武蔵小杉、東京湾岸の超高層化とインフラ整備の遅れ
神奈川県川崎市中原区、3つの「武蔵小杉駅」の周りにはわずか10年余りで十数棟の超高層マンションが林立しました。JR横須賀線と湘南新宿ライン、私鉄の東急東横線、JR南武線が、それぞれ武蔵小杉の名で駅舎を構えており、大型ショッピングモールやホテルも建ち並び、子育て世代を中心に人口が急増しています。
それにつれて、通勤、通学の時間帯に人の波が駅に押し寄せ、すさまじい混雑が生じました。鉄道インフラが追いつかないのです。朝7時半、JR横須賀線の新南改札から入場待ちの列が路上までのびていました。
横須賀線は1つのホームを上下線が使っており、人と人がすれ違いざまに転落しそうな怖さを感じます。品川まで10分で行けるはずが40分かかりました。
JR東日本は、横須賀線のホームを増設し、新しい改札口を設けると発表しています。2023年には新ホームが完成するのですが、周辺では今後も超高層マンションの建設が予定されており、電車の増発が難しいなか、どの程度、混雑が緩和されるか見通せません。
もともと武蔵小杉駅は、東急東横線とJR南武線の2つでした。駅の東側は、不二サッシや東京機械製作所の大工場と、ガラスや印刷の町工場がひしめく工業地帯が広がっていました。
1990年代、工場移転が現実味を帯びると跡地利用の再開発が注目されます。再開発が加速したのは2003年。きっかけは鉄道でした。川崎市とJR東日本が横須賀線にも武蔵小杉駅を新しく開く協定を結び(2010年完成)、超高層開発のアクセルを踏んだのです。

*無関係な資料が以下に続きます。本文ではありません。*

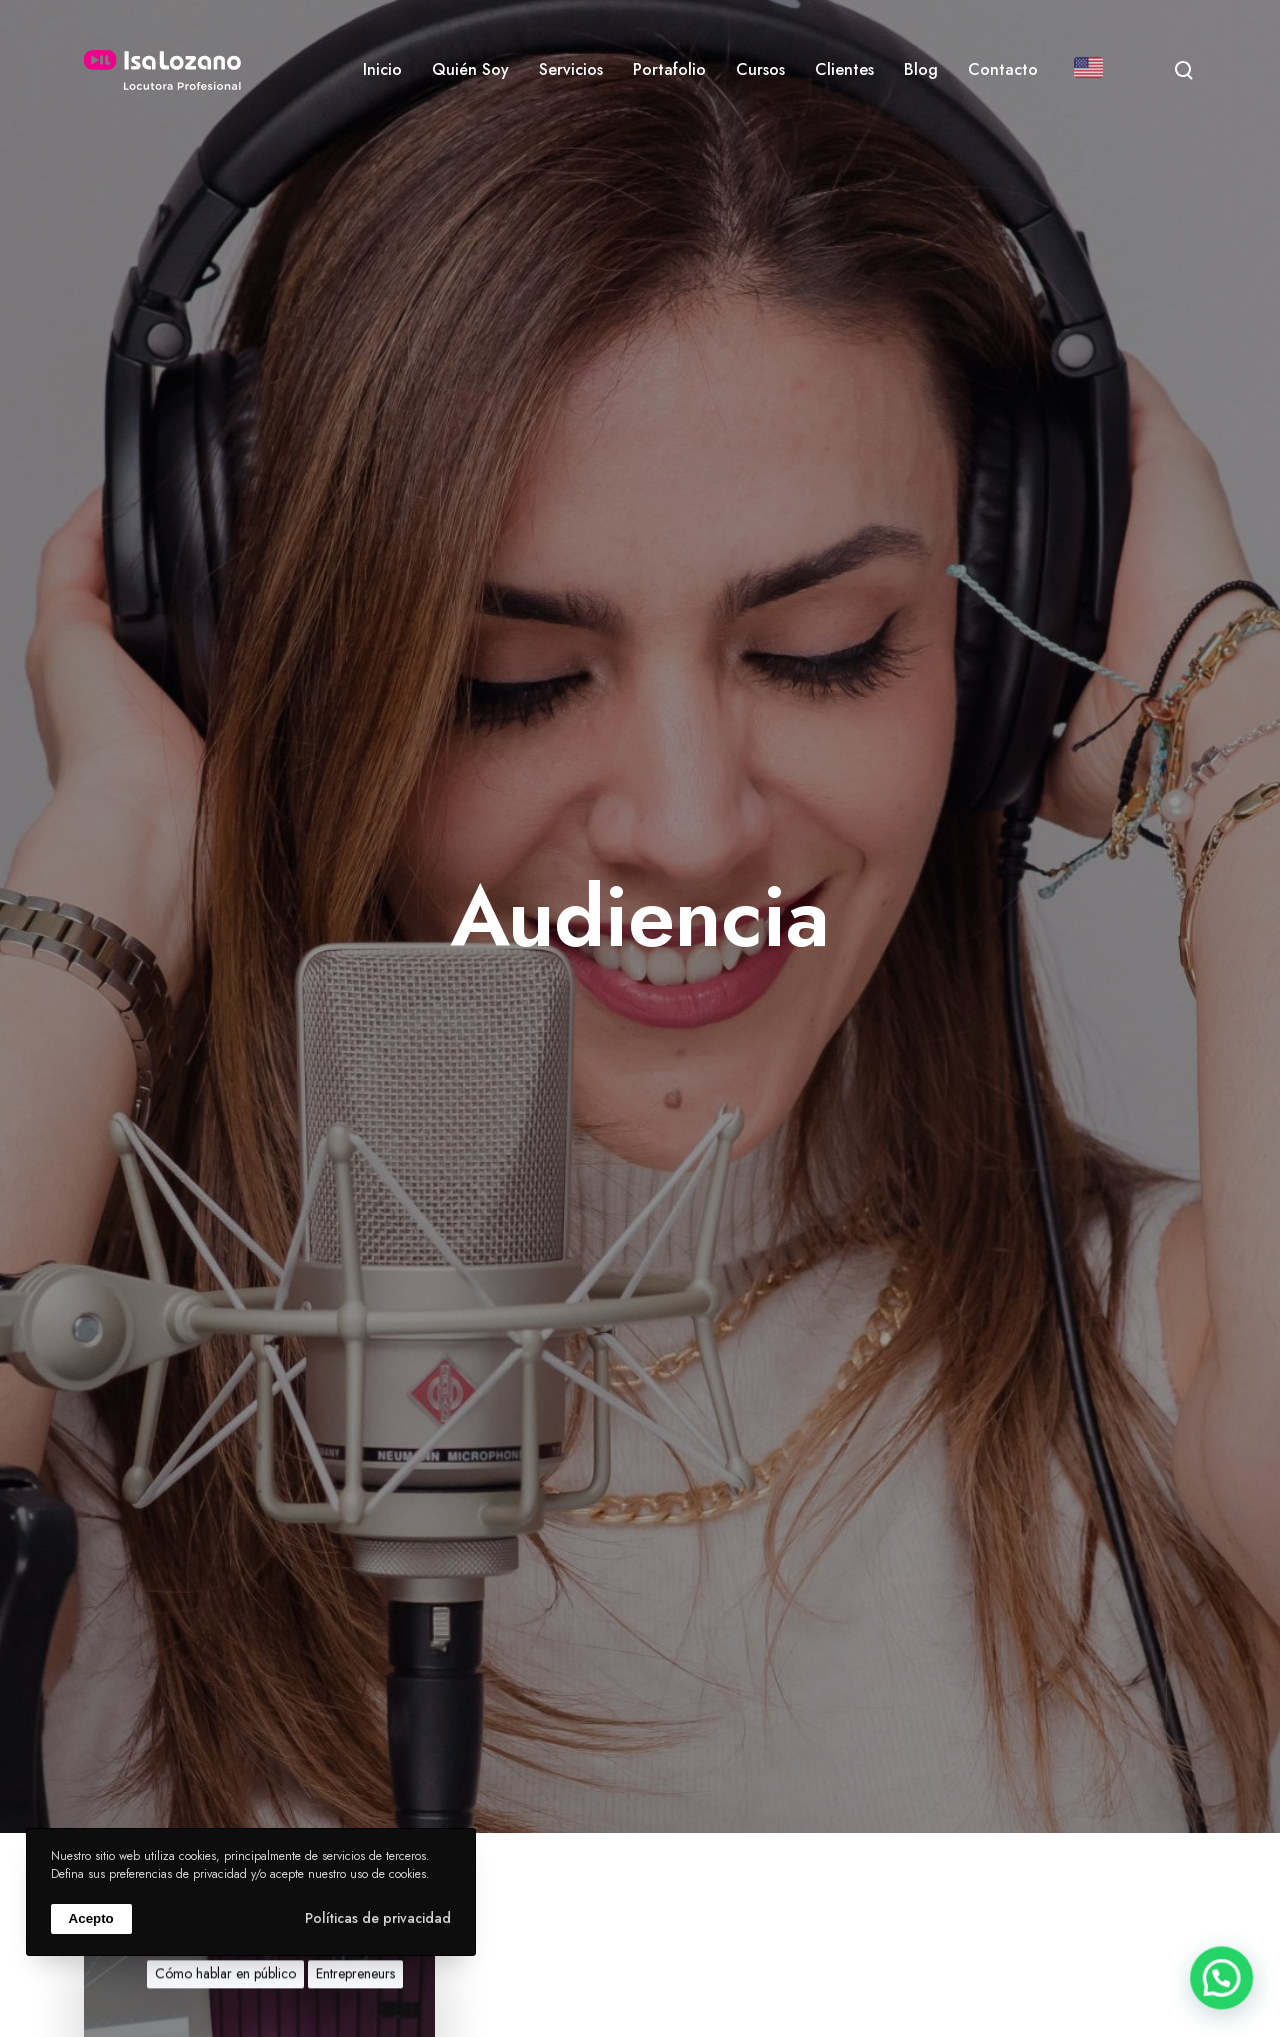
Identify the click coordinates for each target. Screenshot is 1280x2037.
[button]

横須賀線に新駅ができれば、品川や大手町、都心の勤務地と、横浜、鎌倉、湘南が1本でつながります。中間点の武蔵小杉に超高層マンションを建てれば、周辺の需要を吸収し、人気を博すのは間違いない。2007年ごろから続々とタワーマンションが建ちました。
ディベロッパーのマーケティングは図に当たりました。それにひきかえ、自治体の人口見通しは大幅に外れます。川崎市は、高層マンションは富裕層が購入し、30歳前後の子育て世代は少ない、と予想していました。